* [Assigned task] Copy out all the lines of the data that hold the word "меню".

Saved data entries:
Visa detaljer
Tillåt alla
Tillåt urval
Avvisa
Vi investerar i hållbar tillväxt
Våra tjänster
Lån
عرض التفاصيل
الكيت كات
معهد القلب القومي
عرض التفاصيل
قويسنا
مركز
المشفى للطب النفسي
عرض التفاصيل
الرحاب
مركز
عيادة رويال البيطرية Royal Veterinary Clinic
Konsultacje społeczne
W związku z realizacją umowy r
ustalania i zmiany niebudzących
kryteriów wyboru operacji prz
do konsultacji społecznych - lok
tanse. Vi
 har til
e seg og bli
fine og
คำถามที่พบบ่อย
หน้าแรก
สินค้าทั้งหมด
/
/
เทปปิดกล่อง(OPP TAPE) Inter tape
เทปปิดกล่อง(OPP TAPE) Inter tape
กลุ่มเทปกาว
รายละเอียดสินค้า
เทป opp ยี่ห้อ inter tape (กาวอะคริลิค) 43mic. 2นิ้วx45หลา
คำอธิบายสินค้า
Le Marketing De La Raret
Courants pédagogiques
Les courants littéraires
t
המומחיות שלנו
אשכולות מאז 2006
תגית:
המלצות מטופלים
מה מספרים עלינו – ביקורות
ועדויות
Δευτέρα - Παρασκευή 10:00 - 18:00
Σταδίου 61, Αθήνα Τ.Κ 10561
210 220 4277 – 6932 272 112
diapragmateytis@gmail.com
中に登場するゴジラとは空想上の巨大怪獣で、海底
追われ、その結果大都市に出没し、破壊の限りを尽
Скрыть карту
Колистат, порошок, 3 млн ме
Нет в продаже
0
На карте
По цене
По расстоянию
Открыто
* * *
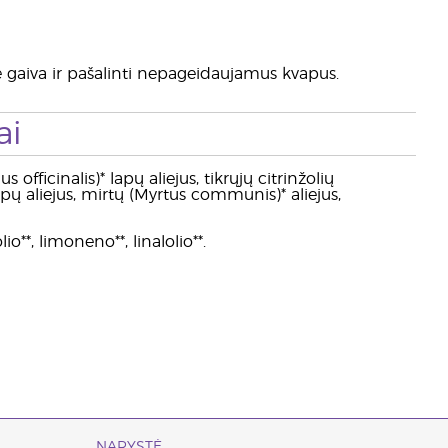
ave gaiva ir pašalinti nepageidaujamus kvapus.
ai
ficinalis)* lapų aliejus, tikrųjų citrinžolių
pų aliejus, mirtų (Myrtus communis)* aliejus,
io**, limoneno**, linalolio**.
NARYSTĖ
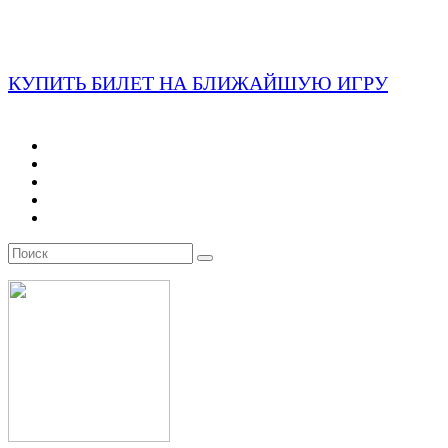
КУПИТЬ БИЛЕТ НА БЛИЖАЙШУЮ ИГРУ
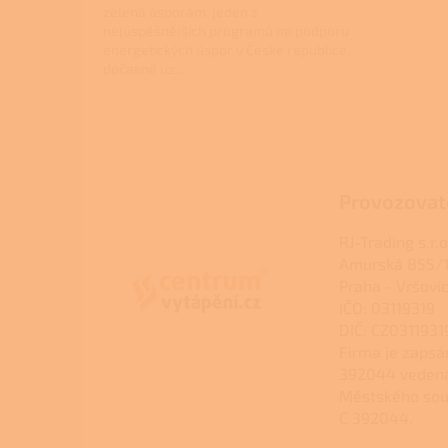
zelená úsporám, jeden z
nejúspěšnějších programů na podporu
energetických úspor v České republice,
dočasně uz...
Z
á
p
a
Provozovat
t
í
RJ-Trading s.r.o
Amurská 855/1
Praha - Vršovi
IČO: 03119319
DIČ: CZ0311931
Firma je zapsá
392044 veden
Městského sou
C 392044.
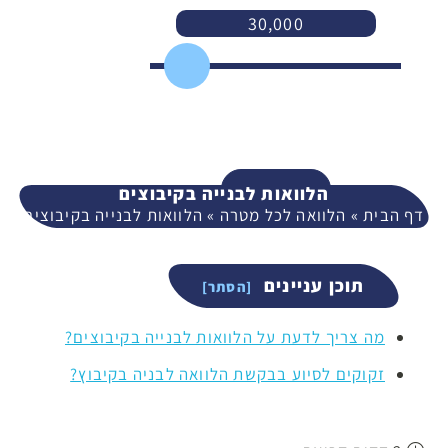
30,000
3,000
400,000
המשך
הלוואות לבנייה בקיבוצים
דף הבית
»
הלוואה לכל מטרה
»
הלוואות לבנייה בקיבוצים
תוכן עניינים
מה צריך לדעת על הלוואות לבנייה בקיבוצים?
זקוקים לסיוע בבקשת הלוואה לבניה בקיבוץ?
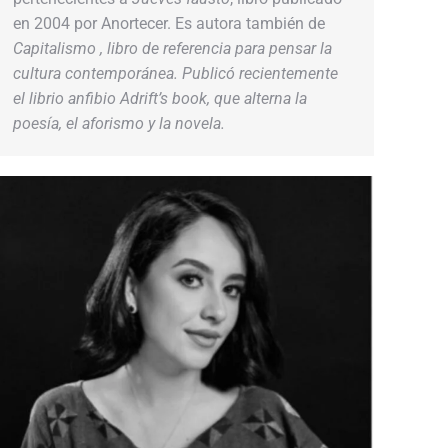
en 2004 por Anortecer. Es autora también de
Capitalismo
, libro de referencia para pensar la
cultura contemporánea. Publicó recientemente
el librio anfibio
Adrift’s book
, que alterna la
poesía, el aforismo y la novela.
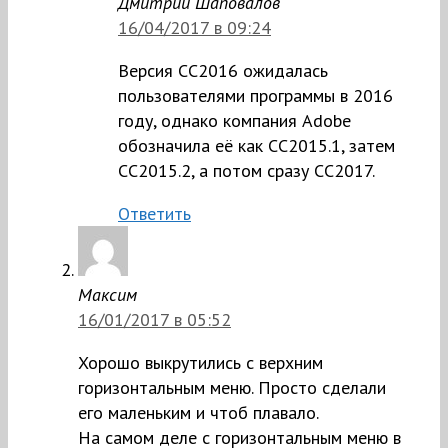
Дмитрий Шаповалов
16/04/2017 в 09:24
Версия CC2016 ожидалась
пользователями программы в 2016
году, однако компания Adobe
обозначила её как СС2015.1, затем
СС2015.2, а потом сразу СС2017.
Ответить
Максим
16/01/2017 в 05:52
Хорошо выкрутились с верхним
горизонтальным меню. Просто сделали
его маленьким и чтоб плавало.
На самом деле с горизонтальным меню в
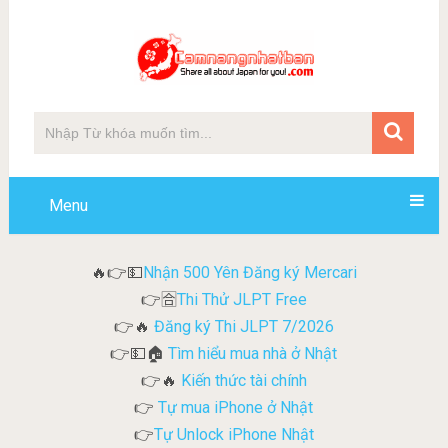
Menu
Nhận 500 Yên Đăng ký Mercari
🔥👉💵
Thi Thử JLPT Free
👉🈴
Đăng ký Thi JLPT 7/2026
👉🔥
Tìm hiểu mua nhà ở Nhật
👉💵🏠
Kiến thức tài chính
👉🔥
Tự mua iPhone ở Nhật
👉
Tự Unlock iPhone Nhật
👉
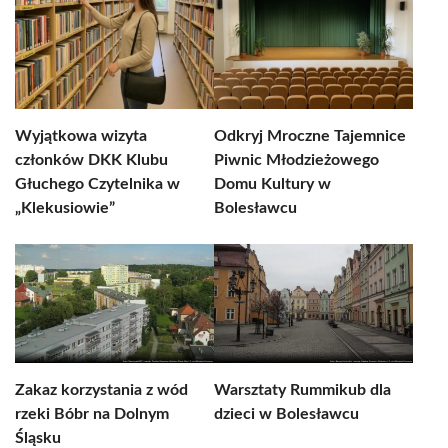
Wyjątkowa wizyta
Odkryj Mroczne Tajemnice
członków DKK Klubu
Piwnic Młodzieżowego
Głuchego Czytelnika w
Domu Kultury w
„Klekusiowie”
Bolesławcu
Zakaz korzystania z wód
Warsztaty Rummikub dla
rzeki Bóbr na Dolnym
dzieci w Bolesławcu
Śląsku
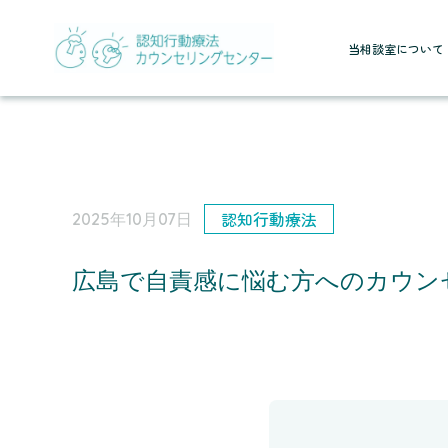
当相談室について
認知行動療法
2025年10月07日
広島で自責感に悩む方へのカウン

* [Response]
горизонтальным меню. Просто сделали
На самом деле с горизонтальным меню в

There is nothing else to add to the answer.